__About this task__
Begin at the line containing "и фитосанитарному надзору, осуществляющих" in the entries below and end at the line containing "ветеринарного надзора, контроля и"; transcribe that range exactly and nothing outside it.

[Opening Available records section]

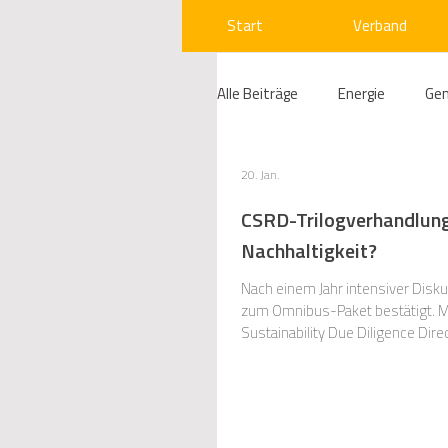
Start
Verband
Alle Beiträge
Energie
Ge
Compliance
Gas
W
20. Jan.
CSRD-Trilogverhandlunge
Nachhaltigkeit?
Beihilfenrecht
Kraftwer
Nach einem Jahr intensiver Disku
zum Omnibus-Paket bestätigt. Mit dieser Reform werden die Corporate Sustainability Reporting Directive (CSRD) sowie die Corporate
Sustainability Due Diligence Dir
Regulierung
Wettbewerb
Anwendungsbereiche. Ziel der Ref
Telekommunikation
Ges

[Closing Available records section]
[Opening Available records section]

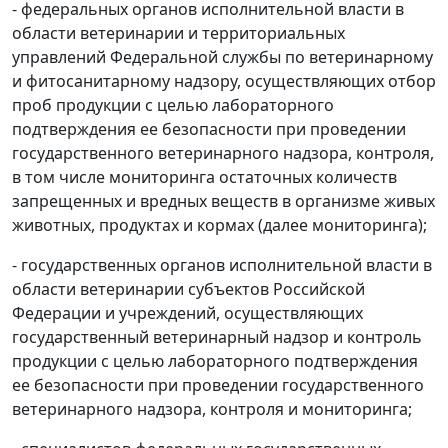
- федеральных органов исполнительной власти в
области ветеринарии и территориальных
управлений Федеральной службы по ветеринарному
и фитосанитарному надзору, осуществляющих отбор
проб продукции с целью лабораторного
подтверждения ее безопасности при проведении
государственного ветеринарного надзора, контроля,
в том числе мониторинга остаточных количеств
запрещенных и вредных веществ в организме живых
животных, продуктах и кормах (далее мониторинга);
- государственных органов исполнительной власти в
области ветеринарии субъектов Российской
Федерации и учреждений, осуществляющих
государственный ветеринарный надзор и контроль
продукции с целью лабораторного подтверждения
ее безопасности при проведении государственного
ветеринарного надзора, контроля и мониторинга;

[Closing Available records section]

__Result of the task__
и фитосанитарному надзору, осуществляющих отбор
проб продукции с целью лабораторного
подтверждения ее безопасности при проведении
государственного ветеринарного надзора, контроля,
в том числе мониторинга остаточных количеств
запрещенных и вредных веществ в организме живых
животных, продуктах и кормах (далее мониторинга);
- государственных органов исполнительной власти в
области ветеринарии субъектов Российской
Федерации и учреждений, осуществляющих
государственный ветеринарный надзор и контроль
продукции с целью лабораторного подтверждения
ее безопасности при проведении государственного
ветеринарного надзора, контроля и мониторинга;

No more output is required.